18
Jul

Page One “Chopped” Potluck

It was a dawn of a new age with the introduction of “CHOPPED – THE PAGE ONE POT LUCK LUNCH EDITION EXTRAVAGANZA BONANZA”. If you’re unfamiliar with “Chopped”, here’s a brief intro (stolen and abridged from wiki) “Chopped is an American reality-based cooking television series that pits four chefs against each other competing for a chance to win the glory of the universe and eternal praise.” Okay, maybe the glory of the universe is a stretch but you catch the gist. The real challenge of the whole show is the fact that the chefs are forced to cook with mystery ingredients. You’ve got that right, you have no idea what you’re cooking until your cooking – and for cooking’s sake, you’d better be ready.

Outside looking in.

Outside looking in.

Alas, with the help of our Page One matriarch Elise and Google Drive, the Page One Chopped Edition was born.
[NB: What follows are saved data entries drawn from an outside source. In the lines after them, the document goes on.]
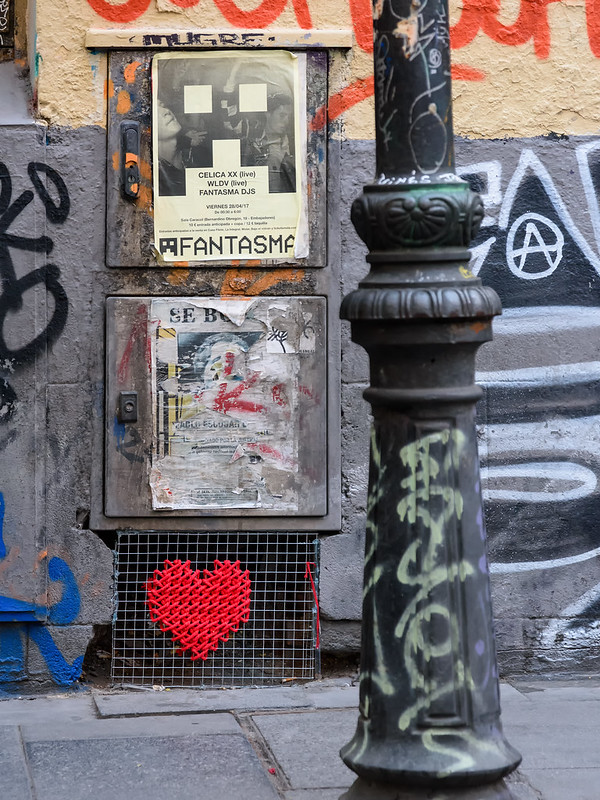 Find the location of a particular element. This screenshot has width=600, height=800. bottom door is located at coordinates (133, 485). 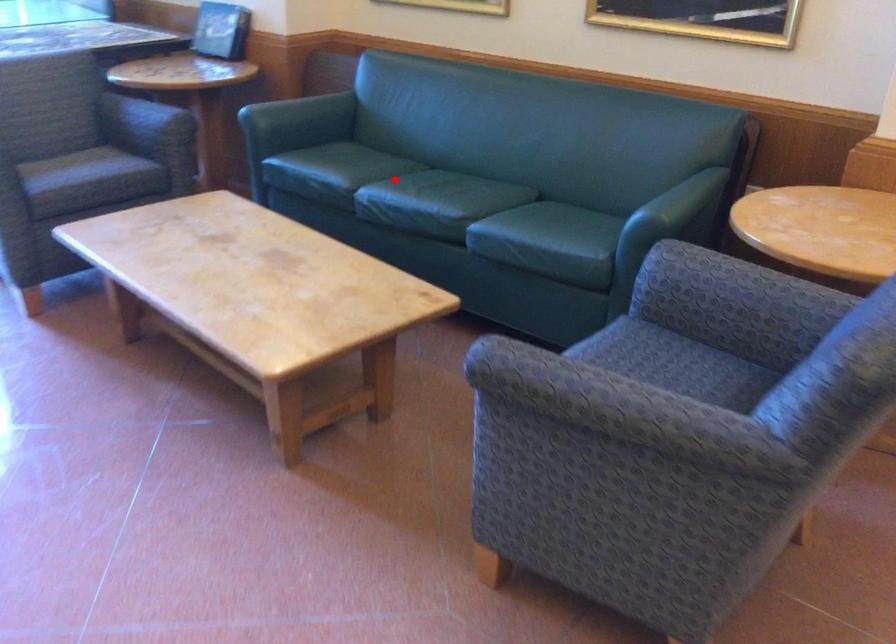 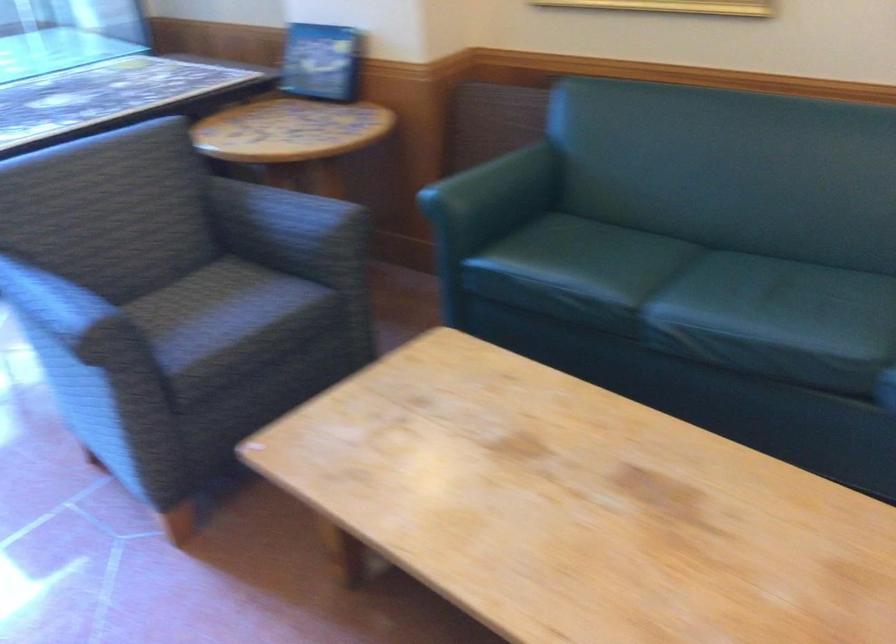 Locate, in the second image, the point that corresponds to the highlighted location in the first image.

(679, 283) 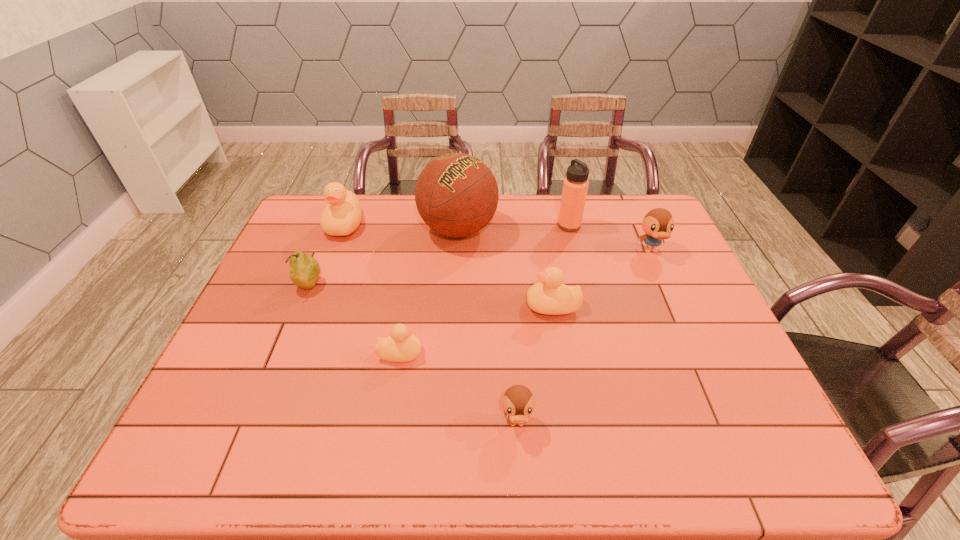 The image size is (960, 540). I want to click on object at the far left corner, so click(x=342, y=216).

Locate an element on the screen. Image resolution: width=960 pixels, height=540 pixels. free space at the far edge is located at coordinates (361, 203).

In order to click on free space at the near edge in this screenshot , I will do `click(444, 456)`.

Identify the location of vacant area at the left edge of the desktop. (216, 377).

At what (x,y) coordinates should I click in order to perform the action: click on vacant region at the right edge. Please return your answer as a coordinate pair (x, y). The width and height of the screenshot is (960, 540). Looking at the image, I should click on (732, 427).

I want to click on vacant space at the near left corner, so click(180, 435).

This screenshot has height=540, width=960. I want to click on free space between the pear and the seventh farthest object, so click(354, 319).

The image size is (960, 540). Identify the location of free space between the rightmost yellow duck and the basketball. (506, 267).

Where is `free area in between the second yellow duck from right to left and the farther blue duck`? This screenshot has width=960, height=540. free area in between the second yellow duck from right to left and the farther blue duck is located at coordinates (525, 302).

The height and width of the screenshot is (540, 960). What are the coordinates of `free point between the pear and the basketball` in the screenshot? It's located at (384, 257). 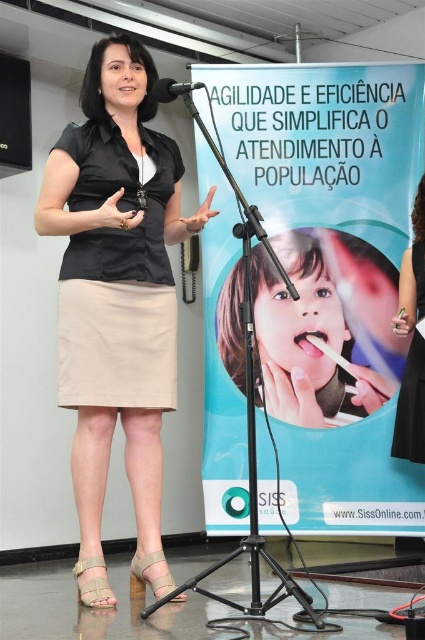 You are a photographer adjusting your camera settings to capture the scene. You notice two points in the image at coordinates point (138, 125) and point (2, 131). Which point should you focus on to ensure the subject in the foreground is sharp?

Point (138, 125) is closer to the camera than point (2, 131), so focusing on point (138, 125) will ensure the foreground subject is sharp.

You are a photographer adjusting your camera settings to focus on two points in the scene. The first point is at coordinate point (289, 339) and the second is at point (167, 80). Which point should you focus on first if you want to ensure both are in focus, considering their depth?

Point (289, 339) is further to the camera than point (167, 80), so you should focus on point (289, 339) first to ensure both are in focus since it is closer to the camera. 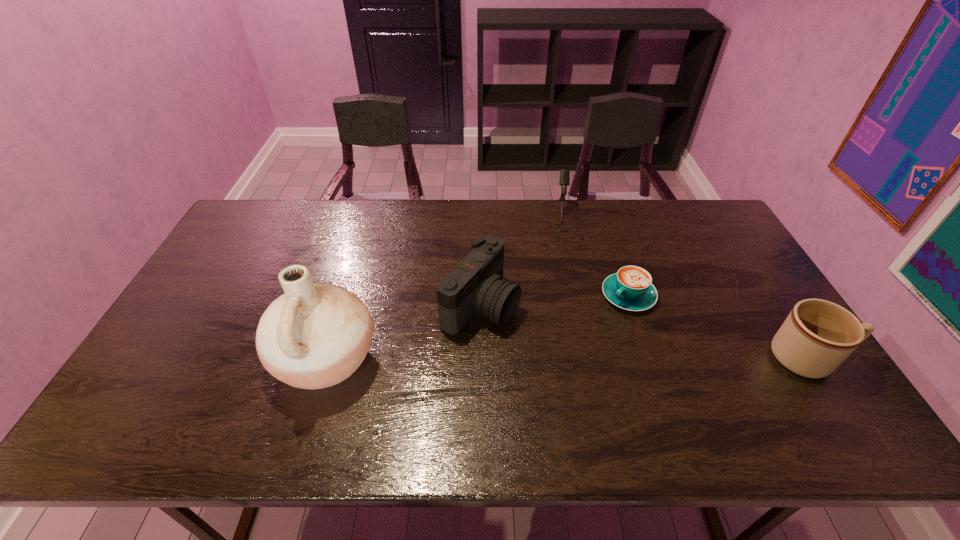 Image resolution: width=960 pixels, height=540 pixels. Identify the location of vacant space located 0.260m with the handle on the right side of the cappuccino. (553, 359).

Locate an element on the screen. The height and width of the screenshot is (540, 960). vacant space located 0.120m with the handle on the right side of the cappuccino is located at coordinates (587, 331).

This screenshot has height=540, width=960. In order to click on vacant space located 0.170m with the handle on the right side of the cappuccino in this screenshot , I will do `click(575, 341)`.

You are a GUI agent. You are given a task and a screenshot of the screen. Output one action in this format:
    pyautogui.click(x=<x>, y=<y>)
    Task: Click on the vacant region located 0.380m at the lens of the second object from left to right
    The width and height of the screenshot is (960, 540).
    Given the screenshot: What is the action you would take?
    pyautogui.click(x=649, y=386)

Where is `vacant space located at the lens of the second object from left to right`? This screenshot has width=960, height=540. vacant space located at the lens of the second object from left to right is located at coordinates (653, 388).

You are a GUI agent. You are given a task and a screenshot of the screen. Output one action in this format:
    pyautogui.click(x=<x>, y=<y>)
    Task: Click on the vacant space situated at the lens of the second object from left to right
    Image resolution: width=960 pixels, height=540 pixels.
    Given the screenshot: What is the action you would take?
    pyautogui.click(x=567, y=347)

Locate an element on the screen. free region located on the stand of the microphone is located at coordinates (568, 330).

Where is `vacant space located 0.340m on the stand of the microphone`? Image resolution: width=960 pixels, height=540 pixels. vacant space located 0.340m on the stand of the microphone is located at coordinates (567, 320).

You are a GUI agent. You are given a task and a screenshot of the screen. Output one action in this format:
    pyautogui.click(x=<x>, y=<y>)
    Task: Click on the blank area located on the stand of the microphone
    Image resolution: width=960 pixels, height=540 pixels.
    Given the screenshot: What is the action you would take?
    pyautogui.click(x=563, y=256)

Locate an element on the screen. This screenshot has width=960, height=540. object that is at the far edge is located at coordinates (564, 180). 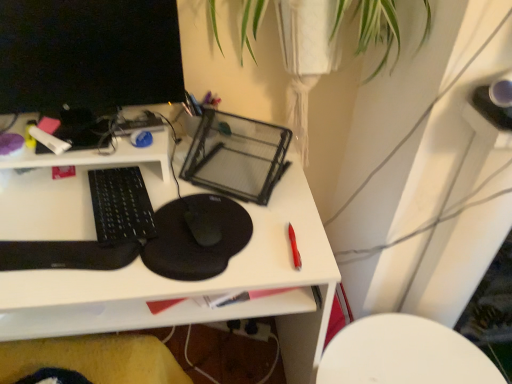 Where is `free space to the left of black matte mouse at center`? This screenshot has height=384, width=512. free space to the left of black matte mouse at center is located at coordinates (132, 220). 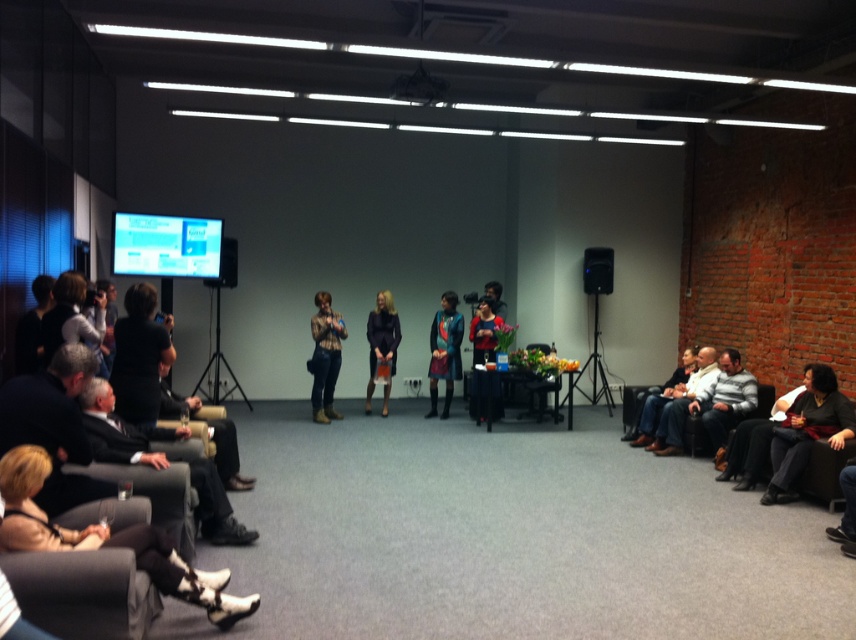 You are an event planner setting up for a presentation. You need to place a 1.2 meter wide banner between the dark gray fabric chair at lower left and the matte black jacket at center. Will the banner fit if the space between them is the same as the chair and jacket sizes?

The dark gray fabric chair at lower left is larger in size than the matte black jacket at center. The banner is 1.2 meters wide. However, the exact dimensions of the chair and jacket are not provided, so it is impossible to determine if the space between them can accommodate the banner.

You are an event organizer who needs to adjust the setup. You want to place a new decorative item on the jeans at right without blocking the black plastic speaker at right. Where should you place the item?

Place the decorative item on the jeans at right below the black plastic speaker at right, since the jeans at right is positioned under the speaker, allowing space above it for placement without obstruction.

Based on the photo, you are an event organizer setting up chairs for an audience. You need to place a chair between the jeans at right and the black plastic speaker at right. Is this possible?

The jeans at right is to the right of the black plastic speaker at right, so there is space between them. You can place a chair between the jeans at right and the black plastic speaker at right. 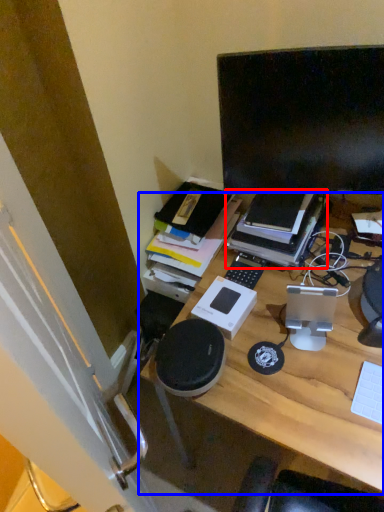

Our ingredients for this week’s challenge were Pomegranate, Pink Grapefruit, Lime and the option of Rum. Magically pulled from the Sorting Hat aka Google’s Random Number Generator, the stage was set. (Authors Note: Now for someone like me who still has to Google what the difference between a Bulb and a Clove of Garlic are, I was terrified.)

Scott set the bar really high with his Citrus Salad made of pink grapefruit, oranges and limes – garnished with pomegranate seeds and pistachios. Everyone agreed he had thoroughly embraced the spirit of Chopped while making a darn tasty dish.

Becky made a sweet potato, black bean, & pomegranate salad that literally disappeared in front of my eyes. I’m pretty sure Shamus saw where things were going helped himself to a second serving while there was still time.

Rob made his inaugural appearance at the Page One Potluck with a tropical rice dish made with stir-fried ground beef, pomegranate juice, fresh-squeezed grapefruit and coconut milk.

Mouths full!

Mouths full!

Apparently Emmie thought that technique was going to play a factor in the judging of the dishes as her “Island-inspired Paella” featured a brilliant shade of green that resulted from the fresh basil and saffron she used to flavor it. The chicken in the paella was marinated in a combination of pomegranate, key lime, and grapefruit juices, and a reduction of these juices was added to sweeten the dish.

Lauren opted for a light Summer salad of seasonal greens, grapefruit, dill, feta salad and cucumbers served with a home-made pomegranate juice dressing.

I thought I’d be the hero by delivering dessert. Turns out that no gelato place in town creates pomegranate, lime or pink grapefruit flavors. So Oreo, Hazelnut and Strawberry would have to do (I was never one to follow the rules)!

It was a blood bath until the finish, or maybe that was just me getting pomegranate juice all over the place… Actually, yes that’s what it was. It turned out that I didn’t have to be scared, everything was delicious and cautioned on the side of healthy. As Michael Scott says, it was a “WIN, WIN, WIN!” With the exception of Erich who threatened to strike since no one concocted a Dark & Stormy, everyone seemed to really enjoy their meal.

The clear winner of the day was Becky’s now famous “Sweet Potato Black Bean Salad” and the eternal gratitude from all of us at Page One for another Friday lunch down the hatch.
– Eric

Words Used by Our Team to Describe the Experience:
Different
Choppy
Healthy
Summer-lite
Citrusy
Experimental

BECKY’S SWEET POTATO BLACK BEAN & POMEGRANATE SALAD
For the Sweet Potato Salad:
4 medium sweet potatoes, diced
1 TBL extra virgin olive oil or melted coconut oil
sea salt and cracked pepper
1 can of black beans, drained and rinsed
1 bunch of chives, chopped
1/2 cup pomegranate seeds
1/2 cup of feta, crumbled

Whatcha do:
One
Preheat the oven to 425 degrees. Toss the sweet potatoes in the olive oil and season to taste. Roast for 20-25 or until tender.

Two
Remove from the oven and cool for at least 20 minutes. Toss with the rest of the ingredients in a large bowl. Dress with Citrus Dressing (recipe below). Serve at room temperature.

For the Citrus Dressing:
Juice and zest of 2 limes
1/4 of pink grapefruit juice
1/2 cup of olive oil
1 TBL balsamic vinegar
a pinch of sea salt

One
Add all the ingredients into a clean jar, put on the lid, and shake it like a Polaroid picture!